Mais le sport n’est qu’une partie du projet. Le club veut également familiariser les enfants avec les gestes qui peuvent sauver une vie. Pour Mathilde Ferrer, cette dimension citoyenne est essentielle. « Tout le monde peut être amené, malheureusement, à devoir connaître les gestes qui sauvent », rappelle-t-elle. L’objectif est donc de transmettre les bons réflexes le plus tôt possible, tout en faisant découvrir aux enfants une discipline qui pourrait, pourquoi pas, les conduire plus tard vers une formation de nageur sauveteur.

« Ça peut même créer des vocations »

Jeanne et sa sœur Rose ont toutes les deux découvert le club cet été. Elles savent déjà nager mais viennent chercher autre chose dans ces séances : « On apprend surtout la sécurité. La première fois que je l’ai fait, c’était nouveau. Là, c’est comme une activité cool que je fais pour le plaisir », raconte Jeanne. Après trois séances pour elle et deux pour sa sœur, l’envie de revenir est déjà là : « Je reviendrai encore, j’adore ça ! »

Pour encadrer les enfants dans leur apprentissage de la natation, Mathilde Ferrer peut compter sur Killian Doudouch. À 25 ans, il est maître-nageur sauveteur et pompier volontaire. Lorsque la fondatrice du CA3S le contacte pour participer au projet, il accepte rapidement. « Elle avait besoin d’un maître-nageur pour les enfants, parce qu’on est obligés d’avoir un diplôme spécifique pour enseigner la natation », précise-t-il.

Lui qui travaille sur les plages voit aussi l’intérêt d’un tel apprentissage au quotidien. Les sauveteurs sont souvent observés par les baigneurs, parfois interrogés sur leur métier ou sur les risques en mer. Le club peut ainsi devenir une première porte d’entrée vers cet univers. « On apprend aux enfants à porter secours. Ça peut même créer des vocations », souligne-t-il.

Une démarche qui existe déjà beaucoup à l’étranger et sur le continent, notamment sur la façade ouest, mais qui restait absente du paysage corse. « Ici, il n’y en avait pas. C’est génial », se réjouit le maître-nageur, qui compte poursuivre l’aventure aux côtés de Mathilde à la rentrée.

De 8 ans aux adultes : le club veut grandir

Pour l’heure, les séances estivales sont destinées aux enfants de 8 à 12 ans, un choix notamment lié au matériel disponible. Mais dès la rentrée, le CA3S entend changer d’échelle. Des groupes seront proposés aux adolescents de 13 à 17 ans et aux adultes de plus de 18 ans.

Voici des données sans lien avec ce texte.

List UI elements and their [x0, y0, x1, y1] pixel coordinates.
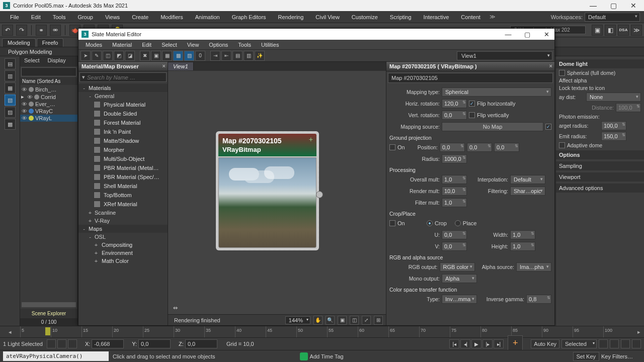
menu-create[interactable]: Create: [126, 11, 154, 23]
left-icon-5[interactable]: ▨: [5, 107, 16, 118]
scene-tab-select[interactable]: Select: [20, 56, 44, 66]
timeline-handle[interactable]: [45, 327, 50, 335]
timeline[interactable]: ◂ 51015202530354045505560657075808590951…: [0, 326, 644, 338]
undo-button[interactable]: ↶: [2, 25, 13, 36]
scene-hscroll[interactable]: [22, 302, 76, 307]
mmb-mat-inknpaint[interactable]: Ink 'n Paint: [78, 127, 168, 136]
ground-on-checkbox[interactable]: [389, 144, 395, 150]
alpha-source-combo[interactable]: Ima…pha: [516, 262, 551, 272]
place-radio[interactable]: [455, 220, 461, 226]
roll-viewport[interactable]: Viewport: [556, 172, 644, 182]
mmb-cat-maps[interactable]: -Maps: [78, 225, 168, 233]
scene-row[interactable]: 👁Ever_…: [20, 101, 77, 108]
keyfilters-combo[interactable]: Key Filters…: [601, 353, 633, 359]
inv-gamma-spinner[interactable]: 0,8: [526, 295, 551, 304]
slate-menu-view[interactable]: View: [182, 42, 204, 48]
mmb-osl-environment[interactable]: +Environment: [78, 249, 168, 257]
roll-sampling[interactable]: Sampling: [556, 161, 644, 170]
slate-view-combo[interactable]: View1: [457, 51, 552, 60]
mmb-search[interactable]: ▾: [79, 72, 167, 82]
mmb-mat-physical[interactable]: Physical Material: [78, 100, 168, 109]
filter-spinner[interactable]: 1,0: [442, 198, 467, 207]
mmb-sub-general[interactable]: -General: [78, 92, 168, 100]
prev-frame-button[interactable]: ◂|: [460, 339, 470, 348]
spherical-checkbox[interactable]: [559, 70, 565, 76]
mmb-osl-mathcolor[interactable]: +Math Color: [78, 257, 168, 265]
left-icon-3[interactable]: ▦: [5, 82, 16, 94]
left-icon-4[interactable]: ▧: [5, 95, 16, 106]
param-title[interactable]: Map #2070302105 ( VRayBitmap )×: [386, 62, 554, 71]
node-thumbnail[interactable]: [218, 157, 316, 248]
nav-icon-4[interactable]: [632, 339, 641, 348]
mmb-sub-vray[interactable]: +V-Ray: [78, 217, 168, 225]
menu-civilview[interactable]: Civil View: [309, 11, 345, 23]
filtering-combo[interactable]: Shar…opic: [510, 187, 545, 196]
left-icon-1[interactable]: ▤: [5, 58, 16, 69]
unlink-button[interactable]: ⚮: [50, 25, 61, 36]
slate-tool-5[interactable]: ◪: [125, 51, 135, 61]
param-name-field[interactable]: Map #2070302105: [388, 73, 553, 83]
eye-icon[interactable]: 👁: [21, 115, 27, 121]
roll-options[interactable]: Options: [556, 150, 644, 159]
mmb-osl-compositing[interactable]: +Compositing: [78, 241, 168, 249]
slate-tool-9[interactable]: ▩: [173, 51, 183, 61]
height-spinner[interactable]: 1,0: [510, 242, 535, 251]
mmb-mat-pbr-metal[interactable]: PBR Material (Metal…: [78, 163, 168, 172]
node-canvas[interactable]: Map #2070302105 VRayBitmap + ⇔: [168, 71, 386, 314]
setkey-button[interactable]: Set Key: [573, 352, 600, 361]
roll-advanced[interactable]: Advanced options: [556, 184, 644, 193]
mmb-mat-xref[interactable]: XRef Material: [78, 200, 168, 209]
node-expand-icon[interactable]: +: [309, 135, 313, 143]
cropplace-on-checkbox[interactable]: [389, 220, 395, 226]
workspace-combo[interactable]: Default: [585, 13, 640, 22]
mmb-tree[interactable]: -Materials -General Physical Material Do…: [78, 83, 168, 325]
crop-radio[interactable]: ●: [427, 220, 433, 226]
menu-tools[interactable]: Tools: [47, 11, 72, 23]
pos-y-spinner[interactable]: 0,0: [467, 143, 492, 152]
slate-menu-modes[interactable]: Modes: [80, 42, 107, 48]
canvas-nav-icon[interactable]: ⇔: [173, 305, 178, 311]
ribbon-tab-modeling[interactable]: Modeling: [2, 38, 36, 47]
add-key-button[interactable]: +: [508, 335, 523, 350]
next-frame-button[interactable]: |▸: [482, 339, 493, 348]
redo-button[interactable]: ↷: [16, 25, 27, 36]
slate-menu-select[interactable]: Select: [156, 42, 182, 48]
nav-icon-3[interactable]: [621, 339, 630, 348]
key-target-combo[interactable]: Selected: [561, 339, 597, 348]
scene-tab-display[interactable]: Display: [44, 56, 70, 66]
slate-menu-edit[interactable]: Edit: [137, 42, 156, 48]
eye-icon[interactable]: 👁: [27, 94, 33, 100]
mmb-mat-doublesided[interactable]: Double Sided: [78, 109, 168, 118]
add-time-tag[interactable]: Add Time Tag: [300, 352, 344, 360]
slate-tool-10[interactable]: ▨: [184, 51, 194, 61]
menu-customize[interactable]: Customize: [346, 11, 384, 23]
pos-x-spinner[interactable]: 0,0: [440, 143, 465, 152]
overall-spinner[interactable]: 1,0: [442, 175, 467, 184]
slate-tool-wand[interactable]: ✨: [255, 51, 265, 61]
menu-edit[interactable]: Edit: [25, 11, 47, 23]
pan-icon[interactable]: ✋: [313, 316, 323, 325]
menu-grapheditors[interactable]: Graph Editors: [226, 11, 272, 23]
autokey-button[interactable]: Auto Key: [531, 339, 559, 348]
emit-radius-spinner[interactable]: 150,0: [601, 132, 626, 141]
mono-output-combo[interactable]: Alpha: [442, 274, 477, 283]
zoom-icon[interactable]: 🔍: [326, 316, 335, 325]
status-icon-1[interactable]: [47, 339, 56, 348]
mmb-mat-morpher[interactable]: Morpher: [78, 145, 168, 154]
mmb-cat-materials[interactable]: -Materials: [78, 84, 168, 92]
horiz-rot-spinner[interactable]: 120,0: [442, 99, 467, 108]
slate-tool-11[interactable]: 0: [195, 51, 205, 61]
slate-menu-material[interactable]: Material: [107, 42, 137, 48]
mmb-mat-multisub[interactable]: Multi/Sub-Object: [78, 154, 168, 163]
mmb-title[interactable]: Material/Map Browser×: [78, 62, 168, 71]
target-radius-spinner[interactable]: 100,0: [601, 121, 626, 130]
left-icon-6[interactable]: ▩: [5, 119, 16, 130]
goto-end-button[interactable]: ▸|: [494, 339, 504, 348]
mmb-sub-scanline[interactable]: +Scanline: [78, 209, 168, 217]
vert-rot-spinner[interactable]: 0,0: [442, 111, 467, 120]
menu-scripting[interactable]: Scripting: [384, 11, 418, 23]
scene-header[interactable]: Name (Sorted As: [20, 77, 77, 85]
radius-spinner[interactable]: 1000,0: [442, 154, 467, 163]
slate-tool-12[interactable]: ⇥: [210, 51, 220, 61]
mapping-source-button[interactable]: No Map: [442, 122, 543, 131]
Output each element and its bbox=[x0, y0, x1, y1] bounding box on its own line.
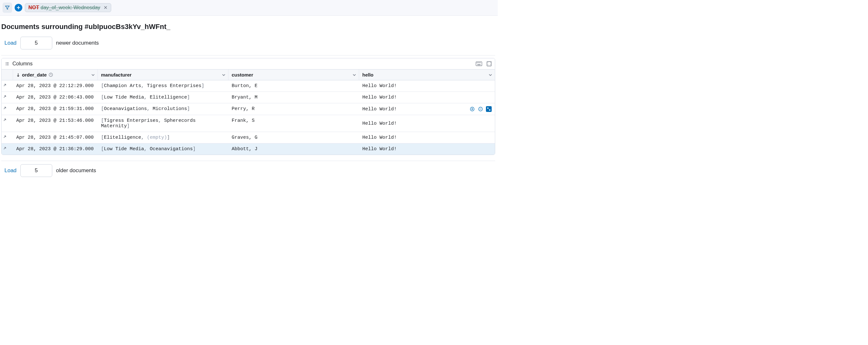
sort-desc-icon bbox=[16, 73, 20, 77]
chevron-down-icon[interactable] bbox=[489, 73, 492, 77]
table-row[interactable]: Apr 28, 2023 @ 21:45:07.000[Elitelligenc… bbox=[2, 132, 495, 143]
close-icon[interactable]: ✕ bbox=[103, 5, 108, 10]
filter-for-button[interactable] bbox=[469, 106, 475, 112]
svg-rect-12 bbox=[487, 61, 491, 66]
keyboard-icon[interactable] bbox=[476, 61, 482, 66]
cell-order-date: Apr 28, 2023 @ 22:06:43.000 bbox=[13, 92, 98, 103]
divider bbox=[1, 55, 495, 56]
cell-customer: Burton, E bbox=[228, 80, 359, 91]
table-row[interactable]: Apr 28, 2023 @ 21:36:29.000[Low Tide Med… bbox=[2, 143, 495, 155]
row-actions bbox=[469, 106, 492, 112]
plus-icon bbox=[17, 6, 21, 9]
chevron-down-icon[interactable] bbox=[352, 73, 356, 77]
header-order-date[interactable]: order_date bbox=[13, 69, 98, 80]
expand-icon bbox=[487, 108, 490, 111]
cell-manufacturer: [Tigress Enterprises, Spherecords Matern… bbox=[98, 115, 228, 132]
chevron-down-icon[interactable] bbox=[91, 73, 95, 77]
cell-order-date: Apr 28, 2023 @ 22:12:29.000 bbox=[13, 80, 98, 91]
expand-arrow-icon bbox=[3, 95, 7, 98]
expand-row-button[interactable] bbox=[2, 143, 13, 155]
filter-pill-not: NOT bbox=[28, 5, 39, 10]
cell-hello: Hello World! bbox=[359, 92, 495, 103]
header-order-date-label: order_date bbox=[22, 72, 47, 78]
load-newer-row: Load newer documents bbox=[1, 37, 495, 50]
filter-out-button[interactable] bbox=[478, 106, 484, 112]
cell-hello-text: Hello World! bbox=[362, 95, 397, 100]
svg-rect-1 bbox=[6, 62, 9, 63]
table-body: Apr 28, 2023 @ 22:12:29.000[Champion Art… bbox=[2, 80, 495, 155]
expand-arrow-icon bbox=[3, 118, 7, 122]
expand-arrow-icon bbox=[3, 146, 7, 150]
expand-arrow-icon bbox=[3, 83, 7, 87]
filter-bar: NOT day_of_week: Wednesday ✕ bbox=[0, 0, 498, 16]
cell-order-date: Apr 28, 2023 @ 21:59:31.000 bbox=[13, 103, 98, 115]
header-customer-label: customer bbox=[232, 72, 253, 78]
filter-pill[interactable]: NOT day_of_week: Wednesday ✕ bbox=[25, 3, 111, 12]
header-hello[interactable]: hello bbox=[359, 69, 495, 80]
expand-row-button[interactable] bbox=[2, 80, 13, 91]
svg-rect-6 bbox=[476, 62, 482, 66]
load-newer-count-input[interactable] bbox=[21, 37, 52, 50]
header-manufacturer[interactable]: manufacturer bbox=[98, 69, 228, 80]
svg-rect-11 bbox=[477, 64, 480, 65]
cell-hello-text: Hello World! bbox=[362, 107, 397, 112]
cell-manufacturer: [Champion Arts, Tigress Enterprises] bbox=[98, 80, 228, 91]
load-older-row: Load older documents bbox=[1, 164, 495, 177]
cell-hello-text: Hello World! bbox=[362, 121, 397, 126]
svg-rect-10 bbox=[480, 62, 481, 63]
expand-arrow-icon bbox=[3, 106, 7, 110]
cell-hello: Hello World! bbox=[359, 115, 495, 132]
expand-arrow-icon bbox=[3, 135, 7, 139]
columns-label[interactable]: Columns bbox=[12, 61, 32, 67]
cell-hello: Hello World! bbox=[359, 80, 495, 91]
cell-manufacturer: [Low Tide Media, Elitelligence] bbox=[98, 92, 228, 103]
table-row[interactable]: Apr 28, 2023 @ 22:12:29.000[Champion Art… bbox=[2, 80, 495, 92]
svg-rect-5 bbox=[6, 65, 9, 65]
svg-rect-2 bbox=[5, 63, 6, 64]
svg-rect-8 bbox=[478, 62, 478, 63]
cell-hello-text: Hello World! bbox=[362, 83, 397, 89]
documents-table: Columns order_date bbox=[1, 58, 495, 155]
table-header-row: order_date manufacturer customer bbox=[2, 69, 495, 80]
cell-order-date: Apr 28, 2023 @ 21:53:46.000 bbox=[13, 115, 98, 132]
svg-rect-4 bbox=[5, 65, 6, 65]
cell-manufacturer: [Elitelligence, (empty)] bbox=[98, 132, 228, 143]
expand-row-button[interactable] bbox=[2, 103, 13, 115]
filter-funnel-button[interactable] bbox=[3, 3, 12, 13]
load-newer-link[interactable]: Load bbox=[4, 40, 17, 46]
clock-icon bbox=[49, 73, 53, 77]
cell-order-date: Apr 28, 2023 @ 21:36:29.000 bbox=[13, 143, 98, 155]
svg-rect-3 bbox=[6, 63, 9, 64]
list-icon[interactable] bbox=[5, 61, 9, 66]
load-older-count-input[interactable] bbox=[21, 164, 52, 177]
load-older-suffix: older documents bbox=[56, 167, 96, 174]
table-row[interactable]: Apr 28, 2023 @ 22:06:43.000[Low Tide Med… bbox=[2, 92, 495, 103]
expand-row-button[interactable] bbox=[2, 92, 13, 103]
expand-row-button[interactable] bbox=[2, 132, 13, 143]
expand-row-button[interactable] bbox=[2, 115, 13, 132]
header-expand bbox=[2, 69, 13, 80]
minus-circle-icon bbox=[478, 107, 483, 111]
chevron-down-icon[interactable] bbox=[222, 73, 226, 77]
header-hello-label: hello bbox=[362, 72, 373, 78]
table-row[interactable]: Apr 28, 2023 @ 21:53:46.000[Tigress Ente… bbox=[2, 115, 495, 132]
add-filter-button[interactable] bbox=[15, 4, 22, 11]
filter-pill-text: day_of_week: Wednesday bbox=[40, 5, 100, 10]
header-manufacturer-label: manufacturer bbox=[101, 72, 132, 78]
svg-rect-9 bbox=[479, 62, 479, 63]
cell-customer: Abbott, J bbox=[228, 143, 359, 155]
cell-manufacturer: [Low Tide Media, Oceanavigations] bbox=[98, 143, 228, 155]
columns-toolbar: Columns bbox=[2, 58, 495, 69]
header-customer[interactable]: customer bbox=[228, 69, 359, 80]
cell-customer: Perry, R bbox=[228, 103, 359, 115]
expand-cell-button[interactable] bbox=[486, 106, 492, 112]
load-older-link[interactable]: Load bbox=[4, 167, 17, 174]
cell-customer: Graves, G bbox=[228, 132, 359, 143]
funnel-icon bbox=[5, 5, 9, 10]
plus-circle-icon bbox=[470, 107, 474, 111]
cell-manufacturer: [Oceanavigations, Microlutions] bbox=[98, 103, 228, 115]
table-row[interactable]: Apr 28, 2023 @ 21:59:31.000[Oceanavigati… bbox=[2, 103, 495, 115]
fullscreen-icon[interactable] bbox=[487, 61, 492, 66]
cell-hello: Hello World! bbox=[359, 143, 495, 155]
cell-hello: Hello World! bbox=[359, 132, 495, 143]
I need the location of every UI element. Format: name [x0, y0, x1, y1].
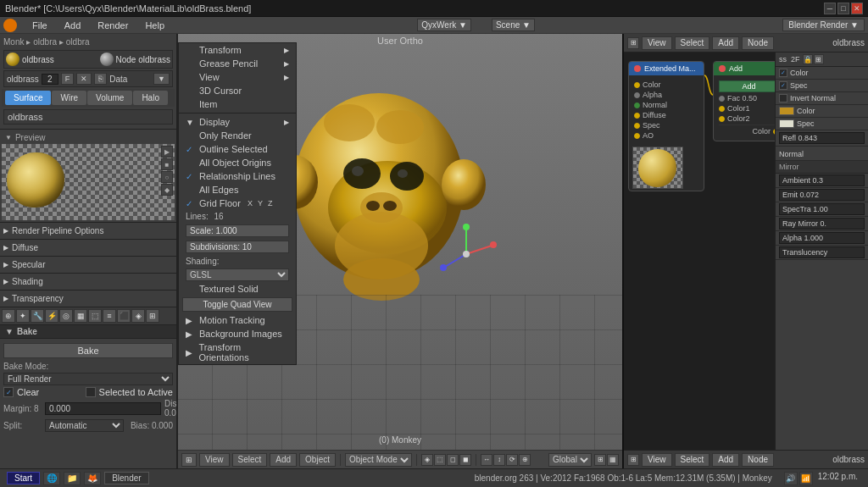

Les entraînements alterneront alors entre piscine et mer, avec une place plus importante accordée à la pratique sportive. La prévention et le secourisme resteront toutefois au cœur du projet.

Le club, affilié à la Fédération française de sauvetage et de secourisme, veut ainsi installer durablement cette discipline dans le paysage sportif insulaire. Et pour ceux qui rejoindront le club dès cette première rentrée, l’enjeu sera aussi symbolique : ils deviendront les premiers membres d’une aventure que Mathilde Ferrer espère voir grandir bien au-delà de ses premières séances sur la plage.